## DATA SHOWN
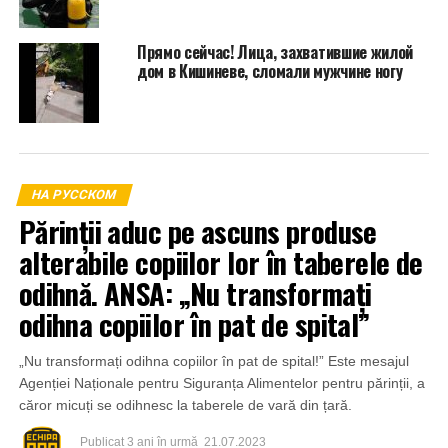
Прямо сейчас! Лица, захватившие жилой
дом в Кишиневе, сломали мужчине ногу
НА РУССКОМ
Părinții aduc pe ascuns produse
alterabile copiilor lor în taberele de
odihnă. ANSA: „Nu transformați
odihna copiilor în pat de spital”
„Nu transformați odihna copiilor în pat de spital!” Este mesajul
Agenției Naționale pentru Siguranța Alimentelor pentru părinții, a
căror micuți se odihnesc la taberele de vară din țară.
Publicat
3 ani în urmă
21.07.2023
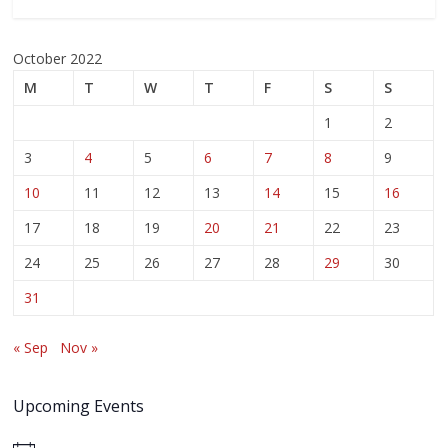
October 2022
M
T
W
T
F
S
S
1
2
3
4
5
6
7
8
9
10
11
12
13
14
15
16
17
18
19
20
21
22
23
24
25
26
27
28
29
30
31
« Sep
Nov »
Upcoming Events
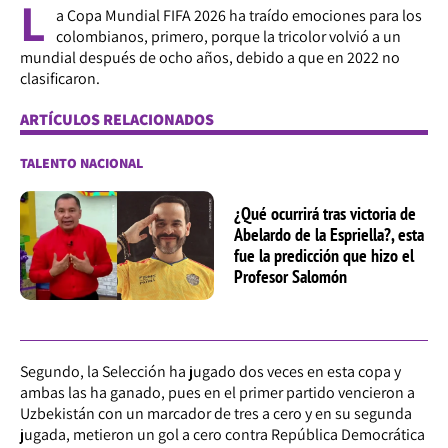
L
a
Copa Mundial FIFA 2026
ha traído emociones para los
colombianos, primero, porque la tricolor volvió a un
mundial después de ocho años, debido a que en 2022 no
clasificaron.
ARTÍCULOS RELACIONADOS
TALENTO NACIONAL
¿Qué ocurrirá tras victoria de
Abelardo de la Espriella?, esta
fue la predicción que hizo el
Profesor Salomón
Segundo, la Selección ha jugado dos veces en esta copa y
ambas las ha ganado, pues en el primer partido vencieron a
Uzbekistán con un marcador de tres a cero y en su segunda
jugada, metieron un gol a cero contra República Democrática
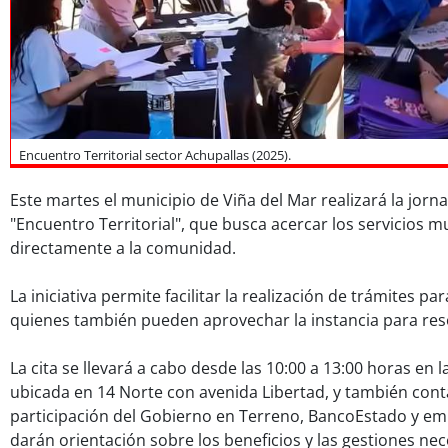
Encuentro Territorial sector Achupallas (2025).
Este martes el municipio de Viña del Mar realizará la jo
"Encuentro Territorial", que busca acercar los servicios m
directamente a la comunidad.
La iniciativa permite facilitar la realización de trámites par
quienes también pueden aprovechar la instancia para reso
La cita se llevará a cabo desde las 10:00 a 13:00 horas en l
ubicada en 14 Norte con avenida Libertad, y también cont
participación del Gobierno en Terreno, BancoEstado y em
darán orientación sobre los beneficios y las gestiones ne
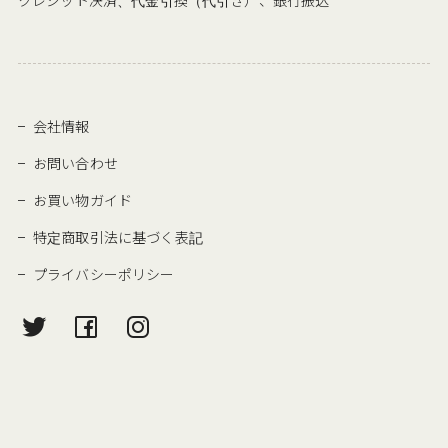
クレジット決済、代金引換（代引き）、銀行振込
会社情報
お問い合わせ
お買い物ガイド
特定商取引法に基づく表記
プライバシーポリシー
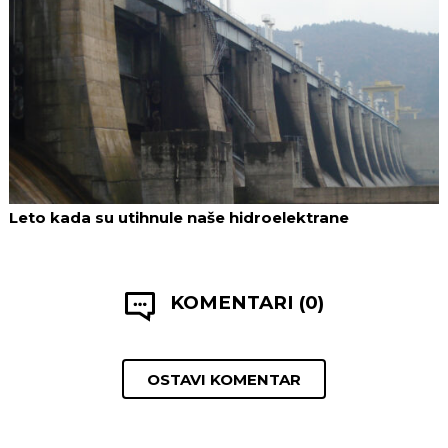
Leto kada su utihnule naše hidroelektrane
KOMENTARI (0)
OSTAVI KOMENTAR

## TASK
Give again, word for word, every line of the listing above from the one with "ARTÍCULOS RELACIONADOS" to the one with "ambas las ha", both inclusive, and nothing beyond them.

## SOLUTION TO THIS PROBLEM
ARTÍCULOS RELACIONADOS
TALENTO NACIONAL
¿Qué ocurrirá tras victoria de
Abelardo de la Espriella?, esta
fue la predicción que hizo el
Profesor Salomón
Segundo, la Selección ha jugado dos veces en esta copa y
ambas las ha ganado, pues en el primer partido vencieron a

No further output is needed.